ANTONELLA MARCHIONNI
Cronaca

Morto a 49 anni dopo un’odissea di 18 giorni di ospedale: maxi risarcimento

Alla madre del paziente 300mila euro. Condannata l’Area Vasta 1. Parla l’avvocato Stefano Leardini: “I parenti hanno il diritto di sapere”. Il 22 luglio 2015 il paziente andò al pronto soccorso di Fossombrone. Mai una visita a Torrette

L’ingresso della camera mortuaria a Urbino. Nel riquadro l’avvocato Stefano Leardini

L’ingresso della camera mortuaria a Urbino. Nel riquadro l’avvocato Stefano Leardini

Urbino, 21 giugno 2025 – Per diciotto giorni rimase bloccato in un limbo ospedaliero, febbricitante e lucido, rimbalzato da un presidio all’altro senza mai raggiungere il reparto di neurologia, nonostante alcuni specialisti avessero prescritto il ricovero in quel reparto per gli approfondimenti necessari.

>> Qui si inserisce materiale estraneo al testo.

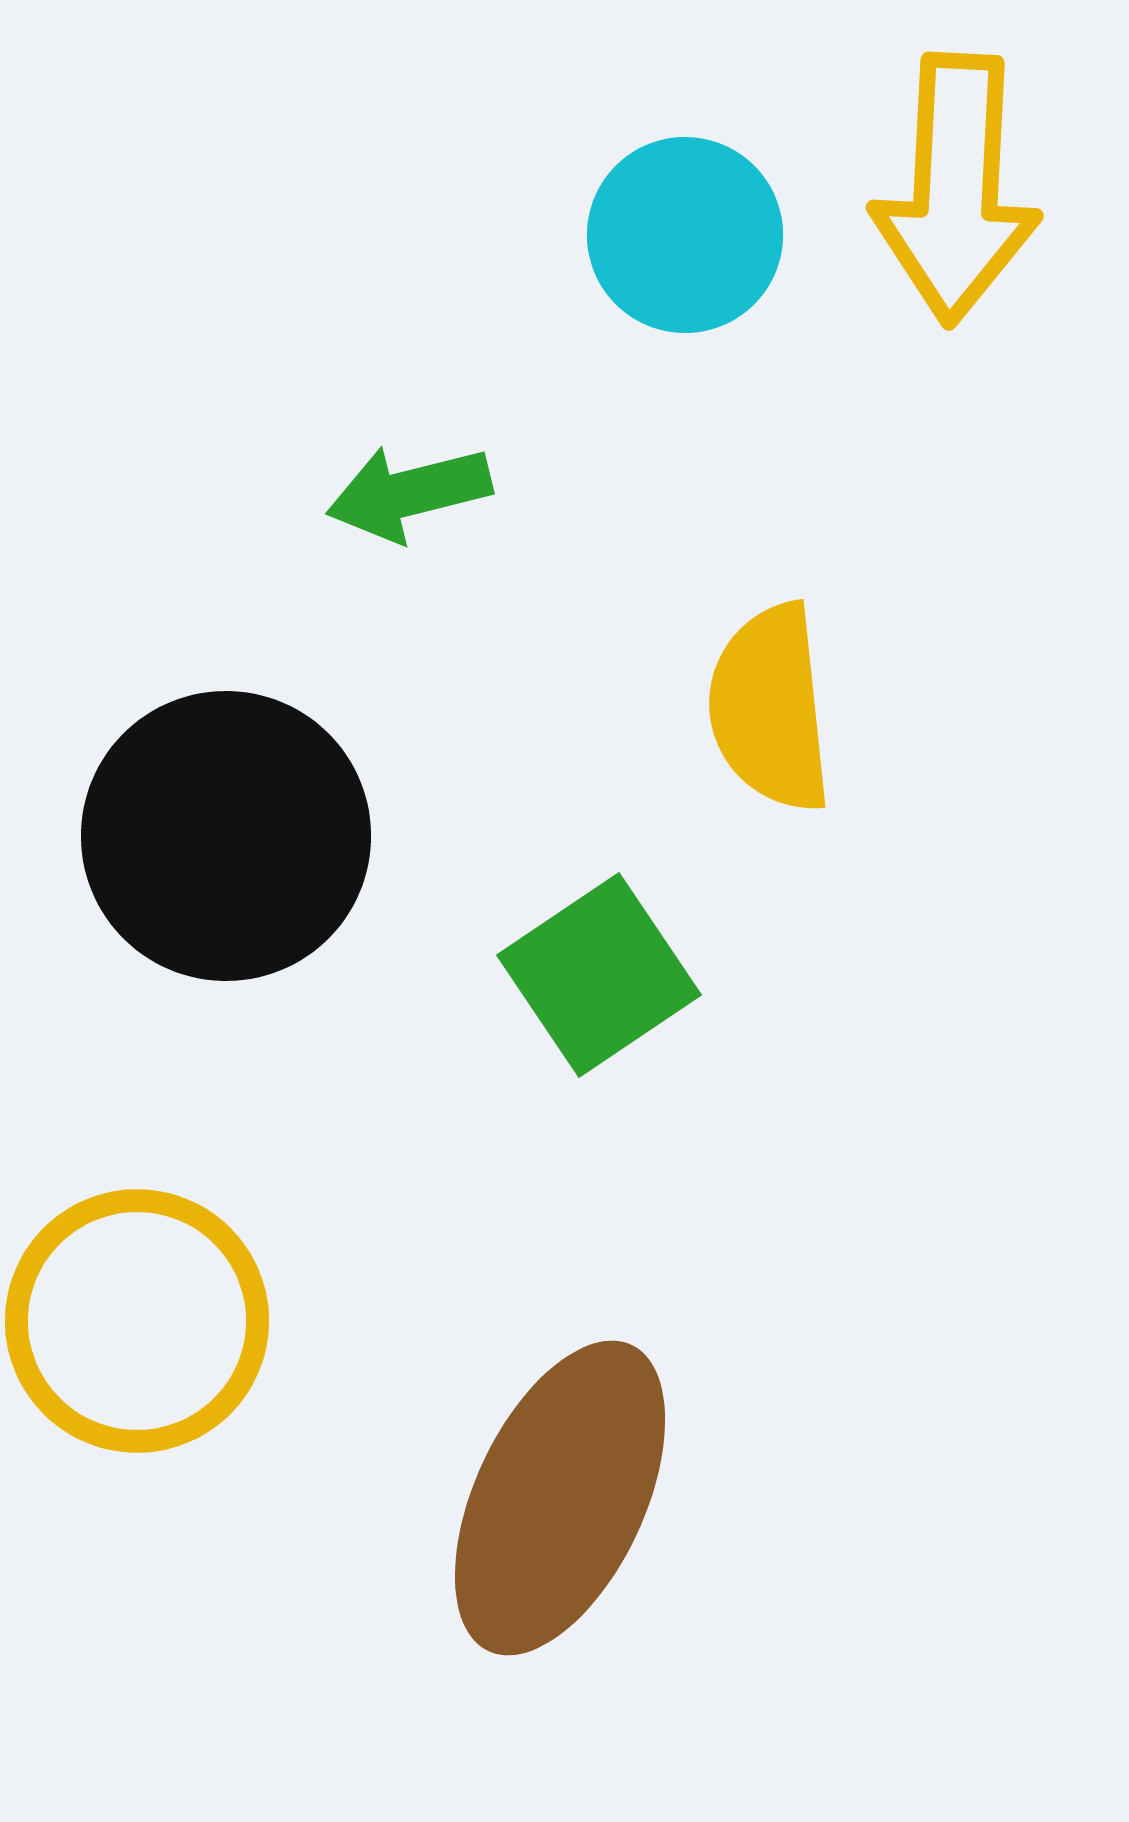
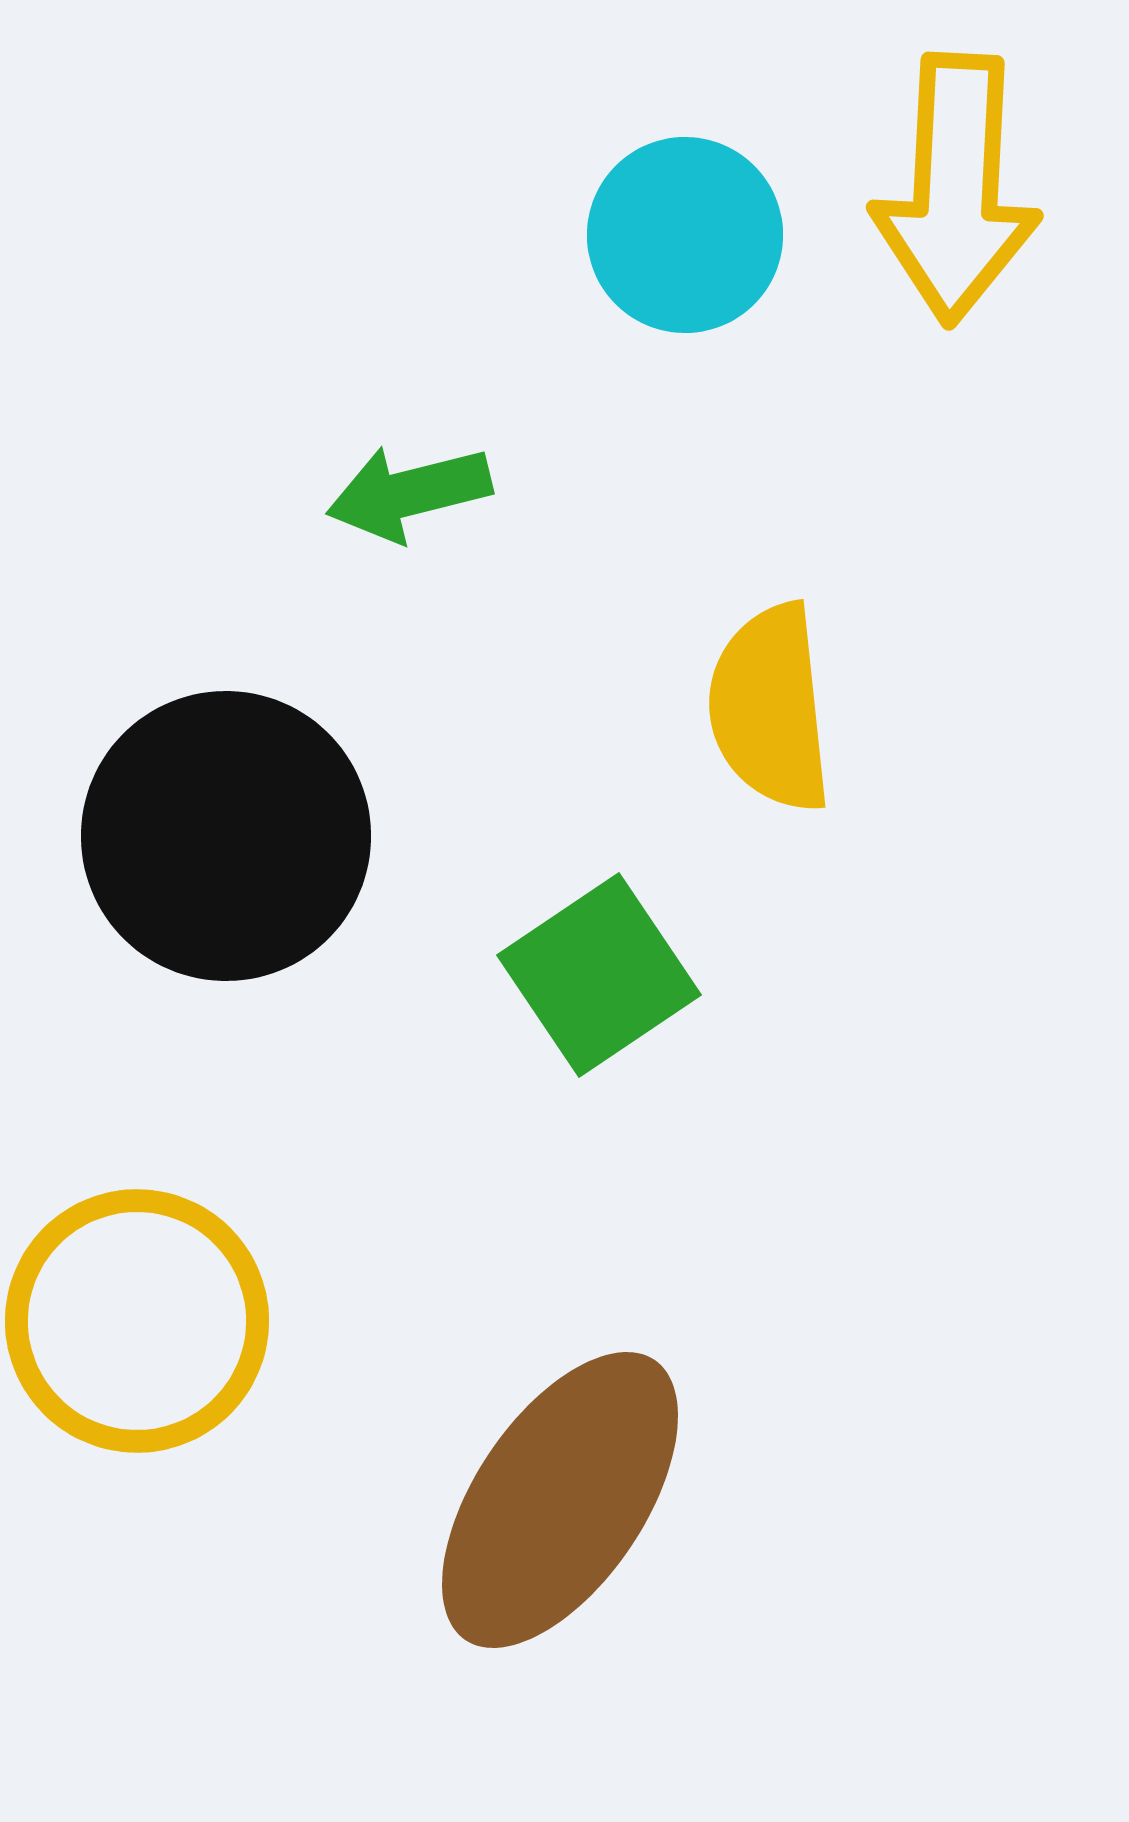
brown ellipse: moved 2 px down; rotated 9 degrees clockwise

È morto a 49 anni, senza una diagnosi precisa né un’azione risolutiva. Ora, dieci anni dopo, il tribunale di Urbino ha condannato l’Azienda Sanitaria Unica Regionale, Area Vasta 1, a risarcire la madre del paziente, residente a Fossombrone, con una somma pari a 299.078,10 euro, oltre interessi e rivalutazione. La decisione si basa su un principio preciso: la struttura non avrebbe colto segnali clinici evidenti, avrebbe ignorato le indicazioni specialistiche, e avrebbe mancato di attivare un percorso diagnostico tempestivo. Il giudice Laura Trebbi parla di gestione clinica inadeguata e carenze organizzative, che hanno negato al paziente una chance concreta di sopravvivere, stimata dal consulente tecnico nel 40 per cento.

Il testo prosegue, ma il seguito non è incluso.